In case of metadata table getting corrupted or lost, we need to have a solution here to reconstruct metadata table from the files which distributed using federated storage. We will likely have to implement a file system listing logic, that can get all the partition to files mapping by listing all the prefixes under the Table Storage Path
. Following the folder structure of adding table name/partitions under the prefix will help in getting the listing and identifying the table/partition they belong to.

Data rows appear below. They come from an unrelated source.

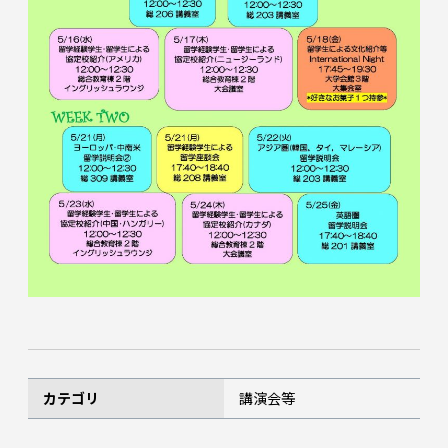
カテゴリ
講演会等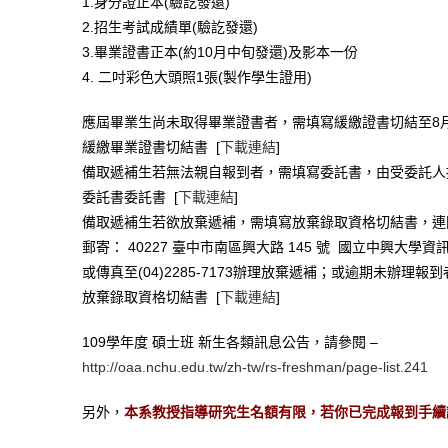
1.身分證正本(驗訖發還)
2.招生考試成績單(驗訖發還)
3.畢業證書正本(約10月中旬發還)及影本一份
4. 二吋彩色大頭照1張(製作學生證用)
應屆畢業生尚未取得畢業證書者，需填寫緩繳證書切結至8
緩繳畢業證書切結書 [
下載連結
]
備取遞補生若無法親自報到者，需填寫委託書，由受委託人
委託書委託書 [
下載連結
]
備取遞補生若欲放棄遞補，需填寫放棄錄取資格切結書，連
郵寄： 40227 臺中市南區興大路 145 號 國立中興大學資
或傳真至(04)2285-7173辦理放棄遞補；或逾期未辦理報
放棄錄取資格切結書 [
下載連結
]
109學年度 碩士班 新生各類訊息公告，請參閱 –
http://oaa.nchu.edu.tw/zh-tw/rs-freshman/page-list.241
另外，
本系教授指導研究生名額有限，若你已完成報到手續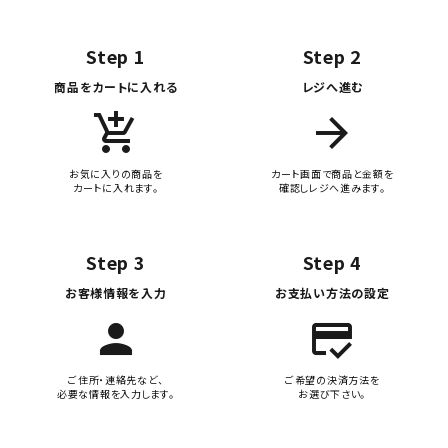
Step 1
Step 2
商品をカートに入れる
レジへ進む
add_shopping_cart
arrow_forward
お気に入りの商品を
カート画面で商品と金額を
カートに入れます。
確認しレジへ進みます。
Step 3
Step 4
お客様情報を入力
お支払い方法の設定
person
credit_score
ご住所・連絡先など、
ご希望の決済方法を
必要な情報を入力します。
お選び下さい。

Spark, Hive, Presto, and Trino are already integrated to use metadata based listing. In general, since these query engines are able to use Hudi's metadata table there should ideally be no changes required in terms of making them work with federated storage. Here are some considerations:
Spark DataSource and Spark SQL queries have been integrated with metadata based listing via the Hudi‘s custom implementation of Spark’s FileIndex interface. However, if Spark DataSource queries are used with globbed paths then the FileIndex path does not kick in, and it would rely on Spark‘s InMemoryFileIndex
to do the file listing with Hudi’s path filter applied. Thus, these Spark DataSource queries with globbed paths would not work with federated storage.
Query engines should be able to determine that federated storage is configured, and rely on metadata to list files. It should not be user's responsibility to enable metadata listing from query engines side.
We need to ensure that partition pruning continues to work for the query engines.